İlk golün gelişiminde elbette Lucas'ın etkisi göz ardı edilemez ancak Çağlar'ın futbolculuk mesleği dışında başka bir branşa -astronot cuk oturur, futbol topuna uzak olsun, uzaya yakın- yönelmesi gerektiği de açıkça görülmüştür. Ceza sahası önündeki bir topu savuşturmanın yöntemi nereye giderse gitsin olamaz, hele de Galatasaray gibi büyük bir takımda oynuyorsan.

Yenilen diğer iki golden birinde de Barış'ın pas hatası vardı, topu taca bıraktı ve dönen top ağlarla buluştu. Keza Cana'nın da Çağlar türü hatası akıl alır gibi değildi, benzerini İBB maçında da pas vermek isterken Servet'e çarpan ve rakibin önüne düşen top ile yapmıştı. Bence onun da bileti kesildi, bu saatten sonra kalabileceğini sanmıyorum. Barış'ın Kewell'ın arkasındaki üçlünün ortasında, eski tabirle 10 numara gibi oynatılması, 10 numaraların son temsilcisi Hagi'ye hiç yakışmadı.

Lucas, Kewell ve Cana birer Galatasaray efsanesi olabilirdiler, müthiş futbol aklı vardı onlarda ancak doğru zamanda doğru yerde doğru takım arkadaşlarıyla bir arada bulunamadılar. Lucas kalsın isterim yine de.

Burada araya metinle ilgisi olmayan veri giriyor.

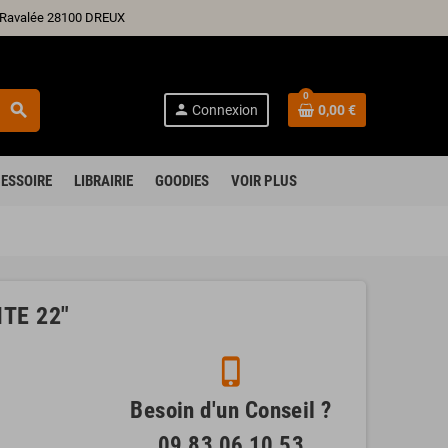
ré Ravalée 28100 DREUX
0
search
person
Connexion
0,00 €
ESSOIRE
LIBRAIRIE
GOODIES
VOIR PLUS
TE 22"
phone_iphone
Besoin d'un Conseil ?
09 83 06 10 53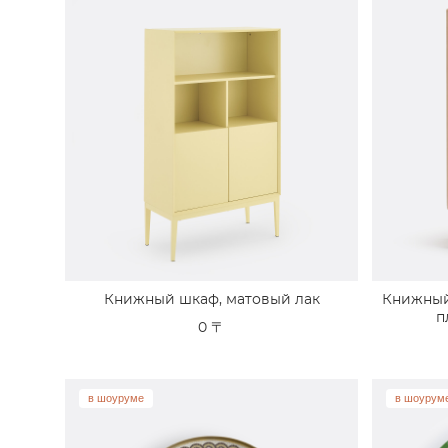
Книжный шкаф, матовый лак
Книжный
п
0 〒
в шоуруме
в шоурум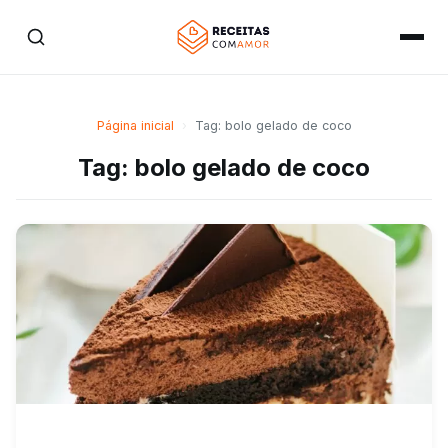
Página inicial
›
Tag: bolo gelado de coco
Tag: bolo gelado de coco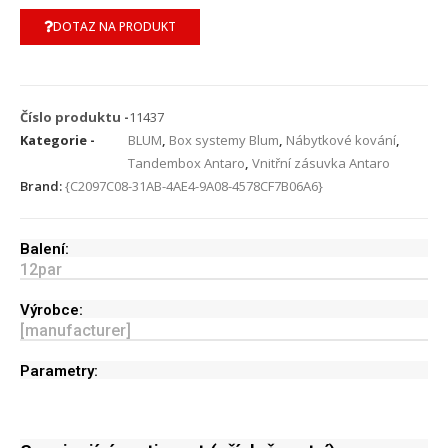
DOTAZ NA PRODUKT
Číslo produktu -
11437
Kategorie -
BLUM
,
Box systemy Blum
,
Nábytkové kování
,
Tandembox Antaro
,
Vnitřní zásuvka Antaro
Brand:
{C2097C08-31AB-4AE4-9A08-4578CF7B06A6}
Balení:
12
par
Výrobce:
[manufacturer]
Parametry: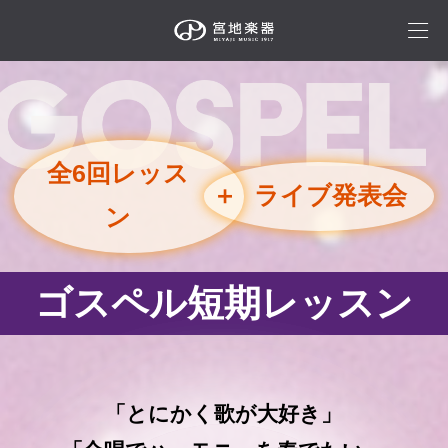
全6回レッス
＋
ライブ発表会
ン
ゴスペル短期レッスン
「とにかく歌が大好き」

Kewell'ın ikinci yarı değişmesi gerekiyordu, çok top ezdi. Hagi değişiklik düşünmedi, Pino'yu merkeze alıp Arda'yı sola koymak daha akılcı olabilirdi.

Çağlar o kadar kötüydü ki, onu oyundan almayı düşündü Hagi, Cana geriye, H Balta sol bek bölgesine geçti ve olanlar oldu. Cana kötü stoper -geçen sezonki Chelsea Sunderland maçını izleyenler anımsar- ve Hakan Balta kötü sol bek, sonuç kısa sürede kalenin abluka altına alınması, acziyet ve kaçınılmaz yenilgi. H Balta'nın birkaç defa ofsaytı bozup rakibe pozisyon olanağı tanıdığını da hatırlatayım.

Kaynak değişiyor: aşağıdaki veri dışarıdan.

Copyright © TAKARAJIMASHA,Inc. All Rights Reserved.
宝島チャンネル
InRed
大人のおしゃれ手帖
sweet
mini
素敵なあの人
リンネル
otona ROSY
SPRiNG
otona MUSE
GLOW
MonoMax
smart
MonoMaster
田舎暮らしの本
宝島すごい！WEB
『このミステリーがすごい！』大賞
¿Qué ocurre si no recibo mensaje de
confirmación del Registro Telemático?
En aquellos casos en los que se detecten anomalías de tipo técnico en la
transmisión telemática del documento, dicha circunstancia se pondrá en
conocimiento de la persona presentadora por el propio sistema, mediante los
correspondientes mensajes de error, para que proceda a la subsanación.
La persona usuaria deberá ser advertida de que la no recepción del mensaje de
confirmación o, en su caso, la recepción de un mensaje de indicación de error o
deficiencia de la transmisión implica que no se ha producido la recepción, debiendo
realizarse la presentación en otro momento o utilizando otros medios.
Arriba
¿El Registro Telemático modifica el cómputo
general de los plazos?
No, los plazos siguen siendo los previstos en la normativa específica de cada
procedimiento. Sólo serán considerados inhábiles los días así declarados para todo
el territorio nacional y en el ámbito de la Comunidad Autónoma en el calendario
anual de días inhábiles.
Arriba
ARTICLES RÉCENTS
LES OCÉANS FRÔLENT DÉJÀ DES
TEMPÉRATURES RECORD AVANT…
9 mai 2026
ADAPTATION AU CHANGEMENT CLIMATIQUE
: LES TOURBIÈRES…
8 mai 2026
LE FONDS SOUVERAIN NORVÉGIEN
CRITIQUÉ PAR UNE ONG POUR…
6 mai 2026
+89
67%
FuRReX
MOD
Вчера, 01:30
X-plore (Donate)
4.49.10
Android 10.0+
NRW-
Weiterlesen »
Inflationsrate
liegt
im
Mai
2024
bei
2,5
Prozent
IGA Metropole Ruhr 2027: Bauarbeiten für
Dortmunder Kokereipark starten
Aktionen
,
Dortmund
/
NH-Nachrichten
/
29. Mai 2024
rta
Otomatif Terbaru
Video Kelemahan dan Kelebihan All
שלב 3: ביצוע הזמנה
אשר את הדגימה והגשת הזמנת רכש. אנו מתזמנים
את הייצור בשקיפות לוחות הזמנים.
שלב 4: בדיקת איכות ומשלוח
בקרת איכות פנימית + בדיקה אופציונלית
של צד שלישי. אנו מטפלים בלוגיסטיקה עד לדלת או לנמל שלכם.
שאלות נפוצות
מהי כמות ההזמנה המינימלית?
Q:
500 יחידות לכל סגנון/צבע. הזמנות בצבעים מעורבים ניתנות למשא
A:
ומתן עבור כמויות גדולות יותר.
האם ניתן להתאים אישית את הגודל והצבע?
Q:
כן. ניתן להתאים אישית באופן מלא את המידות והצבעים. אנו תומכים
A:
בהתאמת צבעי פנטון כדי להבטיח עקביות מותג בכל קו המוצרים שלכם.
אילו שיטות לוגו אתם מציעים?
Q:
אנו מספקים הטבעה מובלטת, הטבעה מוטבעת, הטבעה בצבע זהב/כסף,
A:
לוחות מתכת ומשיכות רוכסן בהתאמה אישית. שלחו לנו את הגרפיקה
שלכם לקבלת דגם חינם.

Sol bek yokluğunda Insua'nın 18'e alınmama sebebi, kiralık olarak takımda bulunması olamaz, çünkü mevcut oynayan isimlerden de sezon sonu ayrılması muhtemel olanlar vardı. Umarım Hagi'nin takıntı meselesi değildir yine, gerçi iş işten geçti artık, Hagi de kalmayacak sezon sonunda.

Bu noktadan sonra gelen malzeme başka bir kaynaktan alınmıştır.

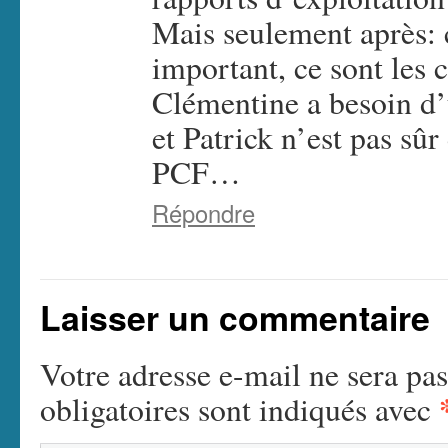
Mais seulement après: 
important, ce sont les 
Clémentine a besoin d’
et Patrick n’est pas sûr
PCF…
Répondre
Laisser un commentaire
Votre adresse e-mail ne sera pas
obligatoires sont indiqués avec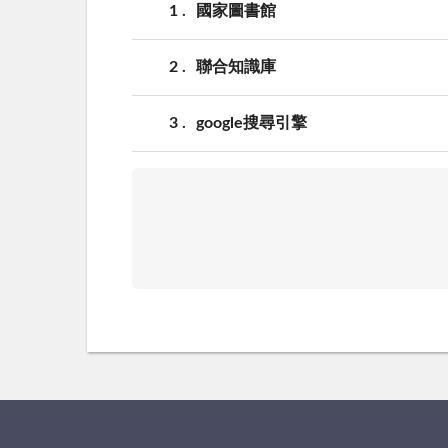
1
國家圖書館
2
聯合知識庫
3
google搜尋引擎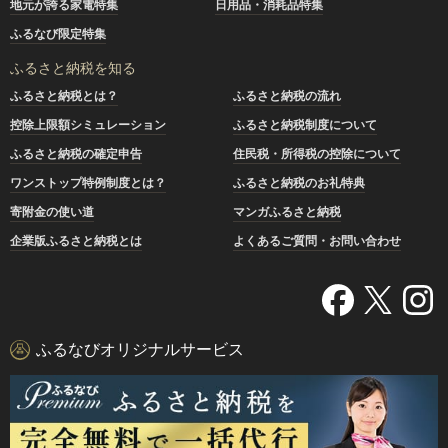
地元が誇る家電特集
日用品・消耗品特集
ふるなび限定特集
ふるさと納税を知る
ふるさと納税とは？
ふるさと納税の流れ
控除上限額シミュレーション
ふるさと納税制度について
ふるさと納税の確定申告
住民税・所得税の控除について
ワンストップ特例制度とは？
ふるさと納税のお礼特典
寄附金の使い道
マンガふるさと納税
企業版ふるさと納税とは
よくあるご質問・お問い合わせ
ふるなびオリジナルサービス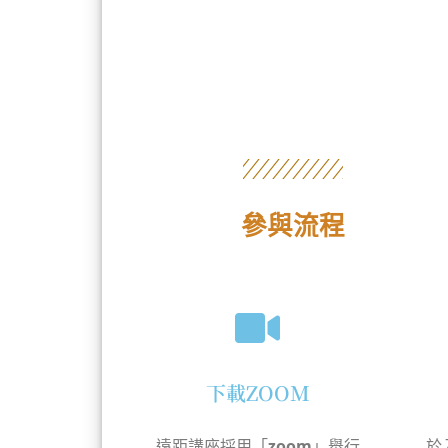
參與流程
下載ZOOM
遠距講座採用「zoom」舉行
於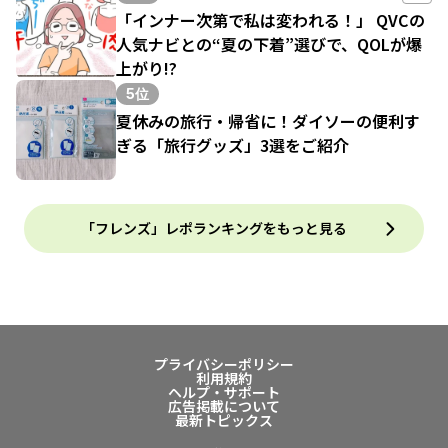
「インナー次第で私は変われる！」 QVCの
人気ナビとの“夏の下着”選びで、QOLが爆
上がり!?
5位
夏休みの旅行・帰省に！ダイソーの便利す
ぎる「旅行グッズ」3選をご紹介
「フレンズ」レポランキングをもっと見る
プライバシーポリシー
利用規約
ヘルプ・サポート
広告掲載について
最新トピックス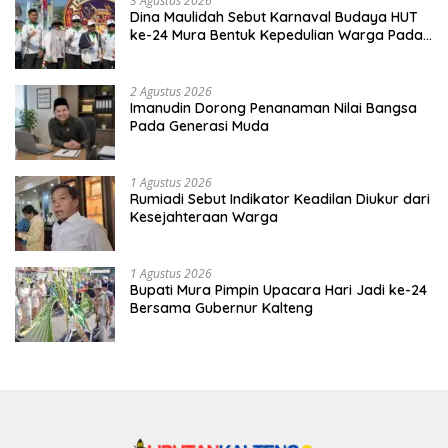
3 Agustus 2026
Dina Maulidah Sebut Karnaval Budaya HUT
ke-24 Mura Bentuk Kepedulian Warga Pada
Tradisi
2 Agustus 2026
Imanudin Dorong Penanaman Nilai Bangsa
Pada Generasi Muda
1 Agustus 2026
Rumiadi Sebut Indikator Keadilan Diukur dari
Kesejahteraan Warga
1 Agustus 2026
Bupati Mura Pimpin Upacara Hari Jadi ke-24
Bersama Gubernur Kalteng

Kaleci Zapata'ya artık değinmeye bile ihtiyaç duyulmamalıdır. Üzerine gelen topu bile içeri alan, ilk geldiğinde ayağı iyi diyenleri yanıltacak kadar kötü paslar veren, herhangi bir kalecilik vasfına haiz olmayan biri. Niçin getirildi, ne amaçlandı, kim izledi ve beğendi, yabancı kontenjanını bu denli yanlış kullanmak nasıl bir zihniyetin ürünüdür, çözemiyorum.

Stancu da yeni gelecek teknik direktörün isteyeceği bir isim olmayacak ve elde patlayacaktır.

Bilmem kaç milyon TL'ye alınan Yekta'nın ne kadar süre aldığı da ayrıca incelenmelidir, Hagi onu oynatmadığına göre muhtemelen istemedi ve hala teknik direktörünün kararlarına riayet etmeyen bir yönetim şekliyle karşı karşıyayız. Elano, Misimovic, Keita, Lincoln gibi taraftarın bir kısmının tepkili olduğu isimler olunca, işlerine gelince daha doğrusu, söz dinliyorlar.

34 yaşındaki Ayhan bundan iyi oynayamaz, ona söyleyecek bir şey olamaz, keza Aydın da günün tek başarılı ismiydi Galatasaray'da. Lucas ve Kewell'ın gol sonrası onu tebrik ettikleri fotoğrafı çerçeveletip duvarına asabilir.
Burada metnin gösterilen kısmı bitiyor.